[Start of Attachment]

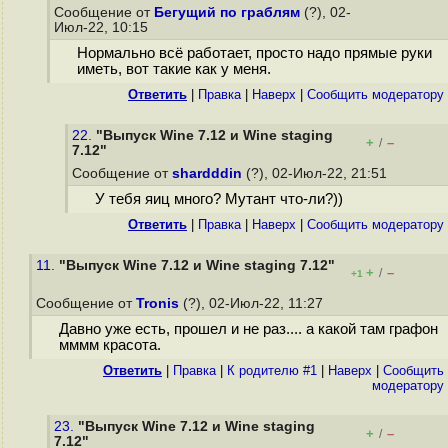
Сообщение от
Бегущий по граблям
(?), 02-
Июл-22, 10:15
Нормально всё работает, просто надо прямые руки
иметь, вот такие как у меня.
Ответить
|
Правка
|
Наверх
|
Cообщить модератору
22.
"Выпуск Wine 7.12 и Wine staging
+
–
/
7.12"
Сообщение от
shardddin
(?), 02-Июл-22, 21:51
У тебя яиц много? Мутант что-ли?))
Ответить
|
Правка
|
Наверх
|
Cообщить модератору
11.
"Выпуск Wine 7.12 и Wine staging 7.12"
+
–
/
+1
Сообщение от
Tronis
(?), 02-Июл-22, 11:27
Давно уже есть, прошел и не раз.... а какой там графон
мммм красота.
Ответить
|
Правка
|
К родителю #1
|
Наверх
|
Cообщить
модератору
23.
"Выпуск Wine 7.12 и Wine staging
+
–
/
7.12"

[End of Attachment]

» **TASK BRIEF**: Without including any picture, write out the material above exactly.

» **EXPECTED OUTPUT**:
Сообщение от
Бегущий по граблям
(?), 02-
Июл-22, 10:15
Нормально всё работает, просто надо прямые руки
иметь, вот такие как у меня.
Ответить
|
Правка
|
Наверх
|
Cообщить модератору
22.
"Выпуск Wine 7.12 и Wine staging
+
–
/
7.12"
Сообщение от
shardddin
(?), 02-Июл-22, 21:51
У тебя яиц много? Мутант что-ли?))
Ответить
|
Правка
|
Наверх
|
Cообщить модератору
11.
"Выпуск Wine 7.12 и Wine staging 7.12"
+
–
/
+1
Сообщение от
Tronis
(?), 02-Июл-22, 11:27
Давно уже есть, прошел и не раз.... а какой там графон
мммм красота.
Ответить
|
Правка
|
К родителю #1
|
Наверх
|
Cообщить
модератору
23.
"Выпуск Wine 7.12 и Wine staging
+
–
/
7.12"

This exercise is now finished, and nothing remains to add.